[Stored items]
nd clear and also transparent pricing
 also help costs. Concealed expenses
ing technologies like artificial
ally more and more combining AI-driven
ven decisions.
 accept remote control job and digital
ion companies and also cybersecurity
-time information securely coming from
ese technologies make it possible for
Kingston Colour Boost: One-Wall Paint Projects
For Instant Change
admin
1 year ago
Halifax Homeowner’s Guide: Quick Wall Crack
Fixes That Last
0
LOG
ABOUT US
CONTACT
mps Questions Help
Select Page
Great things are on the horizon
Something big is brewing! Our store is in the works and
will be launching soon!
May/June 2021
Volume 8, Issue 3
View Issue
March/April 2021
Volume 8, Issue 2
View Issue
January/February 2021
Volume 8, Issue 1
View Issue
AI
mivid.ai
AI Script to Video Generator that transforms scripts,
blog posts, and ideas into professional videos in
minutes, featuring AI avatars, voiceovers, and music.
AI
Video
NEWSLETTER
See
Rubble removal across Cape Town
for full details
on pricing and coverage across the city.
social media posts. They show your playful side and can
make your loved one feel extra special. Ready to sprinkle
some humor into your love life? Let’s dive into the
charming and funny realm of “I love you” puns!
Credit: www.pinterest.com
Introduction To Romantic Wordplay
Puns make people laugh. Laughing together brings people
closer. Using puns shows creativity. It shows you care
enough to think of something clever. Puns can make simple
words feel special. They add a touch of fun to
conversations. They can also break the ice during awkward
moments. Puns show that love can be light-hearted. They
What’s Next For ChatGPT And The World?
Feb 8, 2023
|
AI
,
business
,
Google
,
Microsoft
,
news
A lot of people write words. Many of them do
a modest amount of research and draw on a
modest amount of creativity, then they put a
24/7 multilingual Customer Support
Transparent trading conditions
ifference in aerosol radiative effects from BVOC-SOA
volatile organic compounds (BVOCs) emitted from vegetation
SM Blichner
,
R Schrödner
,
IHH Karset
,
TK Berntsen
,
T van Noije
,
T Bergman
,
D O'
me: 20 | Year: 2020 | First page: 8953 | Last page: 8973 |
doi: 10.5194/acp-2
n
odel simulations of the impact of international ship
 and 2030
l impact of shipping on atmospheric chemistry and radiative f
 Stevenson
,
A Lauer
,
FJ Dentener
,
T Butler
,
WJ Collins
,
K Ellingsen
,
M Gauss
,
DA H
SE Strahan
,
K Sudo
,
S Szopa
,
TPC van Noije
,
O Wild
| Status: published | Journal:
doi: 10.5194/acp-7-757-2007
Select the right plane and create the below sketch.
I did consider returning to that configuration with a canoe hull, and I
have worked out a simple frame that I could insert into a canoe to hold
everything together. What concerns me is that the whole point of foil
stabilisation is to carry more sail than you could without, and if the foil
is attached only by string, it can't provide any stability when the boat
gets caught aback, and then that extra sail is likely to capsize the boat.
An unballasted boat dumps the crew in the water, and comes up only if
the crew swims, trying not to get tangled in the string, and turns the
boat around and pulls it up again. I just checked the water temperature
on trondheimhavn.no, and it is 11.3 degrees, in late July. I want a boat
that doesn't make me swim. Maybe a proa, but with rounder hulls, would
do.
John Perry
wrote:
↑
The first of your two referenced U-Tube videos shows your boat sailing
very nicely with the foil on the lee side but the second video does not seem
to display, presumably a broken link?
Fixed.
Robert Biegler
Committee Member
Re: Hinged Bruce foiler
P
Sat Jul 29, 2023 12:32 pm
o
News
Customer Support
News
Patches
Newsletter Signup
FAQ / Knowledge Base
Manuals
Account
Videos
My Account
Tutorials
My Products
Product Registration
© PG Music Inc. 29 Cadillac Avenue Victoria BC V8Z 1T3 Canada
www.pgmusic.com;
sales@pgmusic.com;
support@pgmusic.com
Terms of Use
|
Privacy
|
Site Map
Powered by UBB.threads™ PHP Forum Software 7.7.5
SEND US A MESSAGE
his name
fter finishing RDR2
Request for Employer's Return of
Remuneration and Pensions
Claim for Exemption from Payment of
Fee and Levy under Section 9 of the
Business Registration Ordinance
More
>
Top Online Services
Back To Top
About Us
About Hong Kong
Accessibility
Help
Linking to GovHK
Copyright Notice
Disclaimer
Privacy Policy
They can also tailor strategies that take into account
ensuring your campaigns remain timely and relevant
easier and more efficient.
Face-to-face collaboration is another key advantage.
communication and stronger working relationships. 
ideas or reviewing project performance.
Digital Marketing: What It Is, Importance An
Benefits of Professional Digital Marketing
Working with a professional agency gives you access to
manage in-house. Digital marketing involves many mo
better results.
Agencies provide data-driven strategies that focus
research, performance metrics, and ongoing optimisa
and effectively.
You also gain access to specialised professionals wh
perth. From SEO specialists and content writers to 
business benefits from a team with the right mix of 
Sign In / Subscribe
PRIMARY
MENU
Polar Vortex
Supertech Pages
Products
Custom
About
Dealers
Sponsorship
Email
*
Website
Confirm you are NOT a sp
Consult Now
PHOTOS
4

● Work request
Retype all the records above without changing a word.

● The completed task
nd clear and also transparent pricing
 also help costs. Concealed expenses
ing technologies like artificial
ally more and more combining AI-driven
ven decisions.
 accept remote control job and digital
ion companies and also cybersecurity
-time information securely coming from
ese technologies make it possible for
Kingston Colour Boost: One-Wall Paint Projects
For Instant Change
admin
1 year ago
Halifax Homeowner’s Guide: Quick Wall Crack
Fixes That Last
0
LOG
ABOUT US
CONTACT
mps Questions Help
Select Page
Great things are on the horizon
Something big is brewing! Our store is in the works and
will be launching soon!
May/June 2021
Volume 8, Issue 3
View Issue
March/April 2021
Volume 8, Issue 2
View Issue
January/February 2021
Volume 8, Issue 1
View Issue
AI
mivid.ai
AI Script to Video Generator that transforms scripts,
blog posts, and ideas into professional videos in
minutes, featuring AI avatars, voiceovers, and music.
AI
Video
NEWSLETTER
See
Rubble removal across Cape Town
for full details
on pricing and coverage across the city.
social media posts. They show your playful side and can
make your loved one feel extra special. Ready to sprinkle
some humor into your love life? Let’s dive into the
charming and funny realm of “I love you” puns!
Credit: www.pinterest.com
Introduction To Romantic Wordplay
Puns make people laugh. Laughing together brings people
closer. Using puns shows creativity. It shows you care
enough to think of something clever. Puns can make simple
words feel special. They add a touch of fun to
conversations. They can also break the ice during awkward
moments. Puns show that love can be light-hearted. They
What’s Next For ChatGPT And The World?
Feb 8, 2023
|
AI
,
business
,
Google
,
Microsoft
,
news
A lot of people write words. Many of them do
a modest amount of research and draw on a
modest amount of creativity, then they put a
24/7 multilingual Customer Support
Transparent trading conditions
ifference in aerosol radiative effects from BVOC-SOA
volatile organic compounds (BVOCs) emitted from vegetation
SM Blichner
,
R Schrödner
,
IHH Karset
,
TK Berntsen
,
T van Noije
,
T Bergman
,
D O'
me: 20 | Year: 2020 | First page: 8953 | Last page: 8973 |
doi: 10.5194/acp-2
n
odel simulations of the impact of international ship
 and 2030
l impact of shipping on atmospheric chemistry and radiative f
 Stevenson
,
A Lauer
,
FJ Dentener
,
T Butler
,
WJ Collins
,
K Ellingsen
,
M Gauss
,
DA H
SE Strahan
,
K Sudo
,
S Szopa
,
TPC van Noije
,
O Wild
| Status: published | Journal:
doi: 10.5194/acp-7-757-2007
Select the right plane and create the below sketch.
I did consider returning to that configuration with a canoe hull, and I
have worked out a simple frame that I could insert into a canoe to hold
everything together. What concerns me is that the whole point of foil
stabilisation is to carry more sail than you could without, and if the foil
is attached only by string, it can't provide any stability when the boat
gets caught aback, and then that extra sail is likely to capsize the boat.
An unballasted boat dumps the crew in the water, and comes up only if
the crew swims, trying not to get tangled in the string, and turns the
boat around and pulls it up again. I just checked the water temperature
on trondheimhavn.no, and it is 11.3 degrees, in late July. I want a boat
that doesn't make me swim. Maybe a proa, but with rounder hulls, would
do.
John Perry
wrote:
↑
The first of your two referenced U-Tube videos shows your boat sailing
very nicely with the foil on the lee side but the second video does not seem
to display, presumably a broken link?
Fixed.
Robert Biegler
Committee Member
Re: Hinged Bruce foiler
P
Sat Jul 29, 2023 12:32 pm
o
News
Customer Support
News
Patches
Newsletter Signup
FAQ / Knowledge Base
Manuals
Account
Videos
My Account
Tutorials
My Products
Product Registration
© PG Music Inc. 29 Cadillac Avenue Victoria BC V8Z 1T3 Canada
www.pgmusic.com;
sales@pgmusic.com;
support@pgmusic.com
Terms of Use
|
Privacy
|
Site Map
Powered by UBB.threads™ PHP Forum Software 7.7.5
SEND US A MESSAGE
his name
fter finishing RDR2
Request for Employer's Return of
Remuneration and Pensions
Claim for Exemption from Payment of
Fee and Levy under Section 9 of the
Business Registration Ordinance
More
>
Top Online Services
Back To Top
About Us
About Hong Kong
Accessibility
Help
Linking to GovHK
Copyright Notice
Disclaimer
Privacy Policy
They can also tailor strategies that take into account
ensuring your campaigns remain timely and relevant
easier and more efficient.
Face-to-face collaboration is another key advantage.
communication and stronger working relationships. 
ideas or reviewing project performance.
Digital Marketing: What It Is, Importance An
Benefits of Professional Digital Marketing
Working with a professional agency gives you access to
manage in-house. Digital marketing involves many mo
better results.
Agencies provide data-driven strategies that focus
research, performance metrics, and ongoing optimisa
and effectively.
You also gain access to specialised professionals wh
perth. From SEO specialists and content writers to 
business benefits from a team with the right mix of 
Sign In / Subscribe
PRIMARY
MENU
Polar Vortex
Supertech Pages
Products
Custom
About
Dealers
Sponsorship
Email
*
Website
Confirm you are NOT a sp
Consult Now
PHOTOS
4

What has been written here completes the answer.